(Records contained in a dataset)
----------

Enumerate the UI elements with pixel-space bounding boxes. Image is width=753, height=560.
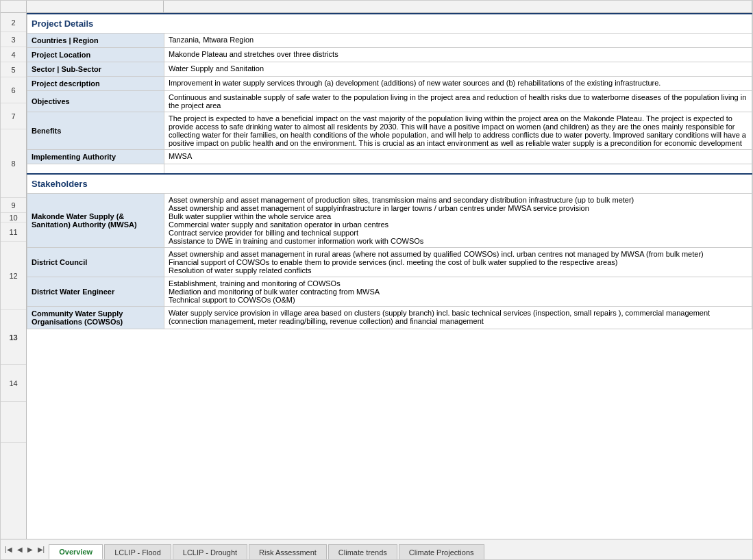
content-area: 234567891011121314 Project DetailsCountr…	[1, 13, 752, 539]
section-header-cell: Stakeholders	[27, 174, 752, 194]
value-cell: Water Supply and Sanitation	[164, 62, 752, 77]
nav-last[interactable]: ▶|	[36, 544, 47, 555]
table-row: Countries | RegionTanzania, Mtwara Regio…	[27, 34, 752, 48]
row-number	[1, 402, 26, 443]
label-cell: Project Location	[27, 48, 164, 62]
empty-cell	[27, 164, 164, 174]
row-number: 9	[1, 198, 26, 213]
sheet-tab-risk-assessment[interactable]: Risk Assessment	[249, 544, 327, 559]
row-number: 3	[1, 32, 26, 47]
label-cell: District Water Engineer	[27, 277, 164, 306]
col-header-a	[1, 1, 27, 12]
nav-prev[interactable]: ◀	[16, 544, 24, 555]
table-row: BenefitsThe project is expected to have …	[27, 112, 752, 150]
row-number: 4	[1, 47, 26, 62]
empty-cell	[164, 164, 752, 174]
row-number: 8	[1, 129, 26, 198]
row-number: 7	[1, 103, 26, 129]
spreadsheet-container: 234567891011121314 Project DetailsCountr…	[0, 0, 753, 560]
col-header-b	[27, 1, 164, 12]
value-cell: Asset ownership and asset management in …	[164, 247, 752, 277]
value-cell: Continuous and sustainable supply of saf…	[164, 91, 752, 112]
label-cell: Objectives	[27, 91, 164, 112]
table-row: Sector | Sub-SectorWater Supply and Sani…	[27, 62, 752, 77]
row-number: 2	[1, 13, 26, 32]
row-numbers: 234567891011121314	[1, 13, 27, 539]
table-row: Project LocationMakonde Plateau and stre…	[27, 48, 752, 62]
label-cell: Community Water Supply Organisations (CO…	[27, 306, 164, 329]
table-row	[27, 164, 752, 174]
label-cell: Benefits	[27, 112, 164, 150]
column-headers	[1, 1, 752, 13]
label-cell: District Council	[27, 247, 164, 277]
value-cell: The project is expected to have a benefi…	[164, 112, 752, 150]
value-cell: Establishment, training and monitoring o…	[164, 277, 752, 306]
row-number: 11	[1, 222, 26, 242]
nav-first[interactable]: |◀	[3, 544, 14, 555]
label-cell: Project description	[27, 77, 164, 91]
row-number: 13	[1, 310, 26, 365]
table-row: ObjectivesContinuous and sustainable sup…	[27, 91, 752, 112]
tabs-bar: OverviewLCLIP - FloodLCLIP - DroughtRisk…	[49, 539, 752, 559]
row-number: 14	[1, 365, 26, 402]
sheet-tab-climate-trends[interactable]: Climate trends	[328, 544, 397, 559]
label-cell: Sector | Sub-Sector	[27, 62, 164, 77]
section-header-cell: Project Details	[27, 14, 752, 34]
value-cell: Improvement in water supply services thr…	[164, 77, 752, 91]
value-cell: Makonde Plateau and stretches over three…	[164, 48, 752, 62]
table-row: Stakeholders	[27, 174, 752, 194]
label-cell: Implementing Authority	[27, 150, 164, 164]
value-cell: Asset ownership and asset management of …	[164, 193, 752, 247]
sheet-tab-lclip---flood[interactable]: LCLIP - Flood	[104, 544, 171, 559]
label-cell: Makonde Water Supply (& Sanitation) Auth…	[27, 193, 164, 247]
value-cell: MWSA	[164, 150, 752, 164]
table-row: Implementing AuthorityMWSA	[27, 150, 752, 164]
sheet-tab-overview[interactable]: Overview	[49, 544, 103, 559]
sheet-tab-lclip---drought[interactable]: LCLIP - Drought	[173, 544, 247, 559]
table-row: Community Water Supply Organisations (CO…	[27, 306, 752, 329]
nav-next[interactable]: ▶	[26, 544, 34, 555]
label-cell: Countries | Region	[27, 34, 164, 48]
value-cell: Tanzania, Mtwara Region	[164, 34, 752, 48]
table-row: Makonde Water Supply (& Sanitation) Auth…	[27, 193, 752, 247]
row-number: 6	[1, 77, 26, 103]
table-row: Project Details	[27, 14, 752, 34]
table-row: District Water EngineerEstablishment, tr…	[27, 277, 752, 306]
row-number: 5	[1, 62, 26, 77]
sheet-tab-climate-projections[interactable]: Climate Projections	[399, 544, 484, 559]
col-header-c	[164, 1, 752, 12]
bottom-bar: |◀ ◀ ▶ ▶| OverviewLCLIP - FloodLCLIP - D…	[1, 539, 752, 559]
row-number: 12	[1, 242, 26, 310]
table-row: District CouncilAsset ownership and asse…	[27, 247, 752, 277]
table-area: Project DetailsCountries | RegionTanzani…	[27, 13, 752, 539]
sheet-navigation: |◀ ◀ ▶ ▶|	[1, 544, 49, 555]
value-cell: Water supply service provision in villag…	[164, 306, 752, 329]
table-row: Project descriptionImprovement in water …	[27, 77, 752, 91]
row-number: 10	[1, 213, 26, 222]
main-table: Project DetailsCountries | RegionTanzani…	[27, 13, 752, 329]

----------

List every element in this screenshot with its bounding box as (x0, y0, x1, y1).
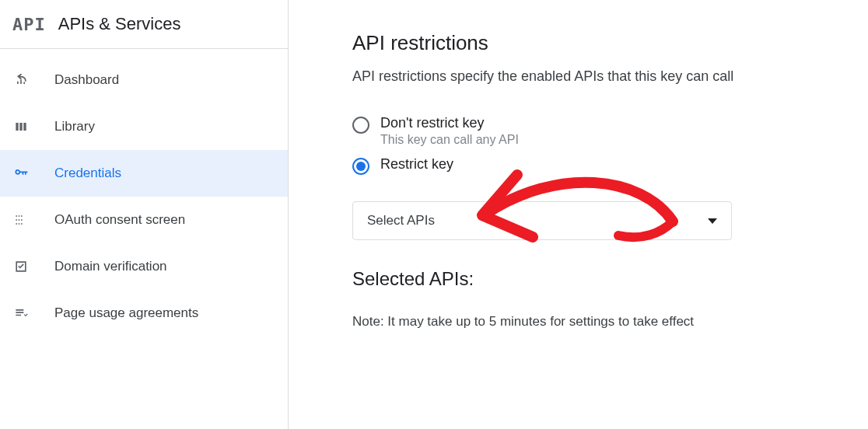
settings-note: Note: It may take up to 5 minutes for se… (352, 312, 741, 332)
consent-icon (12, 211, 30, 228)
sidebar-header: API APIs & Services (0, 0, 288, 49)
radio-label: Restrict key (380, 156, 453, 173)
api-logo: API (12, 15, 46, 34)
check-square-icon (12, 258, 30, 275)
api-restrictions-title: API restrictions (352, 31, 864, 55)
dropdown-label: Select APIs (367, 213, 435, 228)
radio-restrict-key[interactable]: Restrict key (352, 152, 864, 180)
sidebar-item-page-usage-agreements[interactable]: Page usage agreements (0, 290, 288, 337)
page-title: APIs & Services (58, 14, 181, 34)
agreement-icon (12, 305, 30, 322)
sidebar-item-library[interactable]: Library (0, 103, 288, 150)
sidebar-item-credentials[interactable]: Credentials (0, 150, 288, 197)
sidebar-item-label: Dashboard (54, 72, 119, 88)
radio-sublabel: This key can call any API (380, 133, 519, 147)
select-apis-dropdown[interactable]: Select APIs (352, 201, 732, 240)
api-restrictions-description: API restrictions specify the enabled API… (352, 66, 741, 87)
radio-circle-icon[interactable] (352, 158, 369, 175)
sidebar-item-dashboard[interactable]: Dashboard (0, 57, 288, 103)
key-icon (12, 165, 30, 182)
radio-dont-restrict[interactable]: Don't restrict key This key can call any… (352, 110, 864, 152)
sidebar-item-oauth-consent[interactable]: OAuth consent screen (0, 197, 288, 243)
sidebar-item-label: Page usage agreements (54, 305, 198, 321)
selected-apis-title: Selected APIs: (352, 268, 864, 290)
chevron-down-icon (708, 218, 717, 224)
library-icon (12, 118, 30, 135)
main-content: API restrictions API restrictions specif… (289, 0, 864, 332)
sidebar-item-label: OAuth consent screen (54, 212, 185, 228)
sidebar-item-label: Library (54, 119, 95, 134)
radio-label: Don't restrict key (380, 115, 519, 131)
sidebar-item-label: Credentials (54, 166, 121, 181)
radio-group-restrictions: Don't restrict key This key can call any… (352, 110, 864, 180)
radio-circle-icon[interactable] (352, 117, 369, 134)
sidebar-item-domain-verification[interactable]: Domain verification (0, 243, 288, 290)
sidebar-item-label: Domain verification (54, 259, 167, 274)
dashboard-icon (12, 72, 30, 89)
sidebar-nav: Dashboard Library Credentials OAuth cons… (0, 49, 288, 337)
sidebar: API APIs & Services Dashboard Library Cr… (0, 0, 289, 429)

----------

ACTIVITY
Answer with a number alone. It should equal the count of lines in the entries that hold "sustainable".

ANSWER TO THIS PROBLEM
2